溺愛求婚〜エリート外科医の庇護欲を煽ってしまいました〜
「あら、そんなことないわ。ほら、耳とか顎の形が和人の小さい頃にそっくり」
お母さんは孫の沙羅ちゃんに向かって優しく微笑む。娘の私の前では見せないとびっきりの笑顔だ。

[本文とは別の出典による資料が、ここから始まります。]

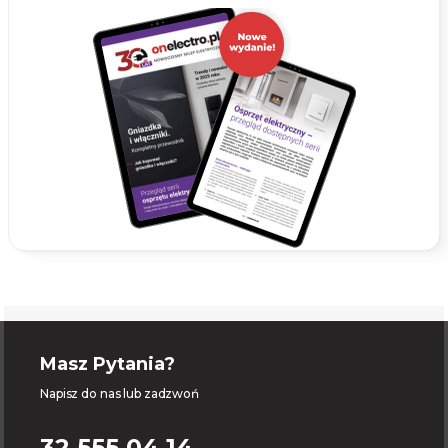
Masz Pytania?
Napisz do nas lub zadzwoń
32 555 04 14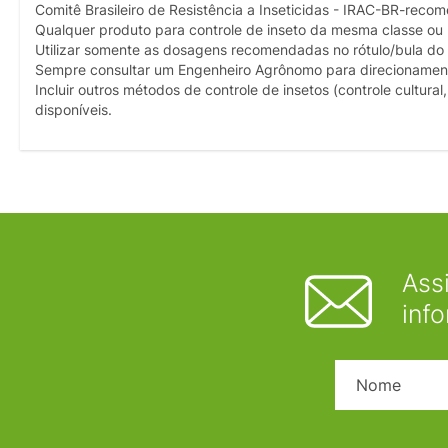
Comitê Brasileiro de Resistência a Inseticidas - IRAC-BR-reco
Qualquer produto para controle de inseto da mesma classe ou
Utilizar somente as dosagens recomendadas no rótulo/bula do
Sempre consultar um Engenheiro Agrônomo para direcionamen
Incluir outros métodos de controle de insetos (controle cultur
disponíveis.
Ass
inf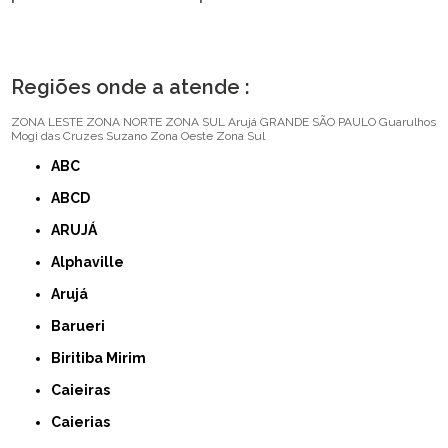
Regiões onde a atende :
ZONA LESTE
ZONA NORTE
ZONA SUL
Arujá
GRANDE SÃO PAULO
Guarulhos
Mogi das Cruzes
Suzano
Zona Oeste
Zona Sul
ABC
ABCD
ARUJÁ
Alphaville
Arujá
Barueri
Biritiba Mirim
Caieiras
Caierias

「柚も早く結婚して、孫の顔でも見せてくれないかしらね」
出た、またその話。今年に入って、やたらと結婚のことをとやかく言われるようになった。
「お付き合いしてる人は? 早く身を固めなきゃ、一生ひとりよ?」
「放っておいてよ。私はまだ結婚なんていいの」
「なに言ってるの。私たちだって、いつまでも元気でいられるわけじゃないのよ。いつどうなるかわからないんだから、少しでも早く安心させてちょうだい」
ああ言えばこう言う。昔からお母さんには口で勝てた試しがない。
そういえばお父さんもお母さんも、少し見ない間に老けたな。白髪も多くなって、お父さんに至ってはシワも深くなった。
私と同じように、親も年を取っていくんだよね。わかっていたけど、年老いた両親を見て現実を突きつけられた気分。
早く安心させてあげたいのはやまやまだけど、残念ながらその相手が私にはいない。
一瞬篠宮先生の顔が頭に浮かんだけれど、ありえないと思い直して頭を左右に振った。
オーダーを取りにきた店員さんに注文して、ドリンクがすぐに運ばれてきた。グラスを交わし乾杯する。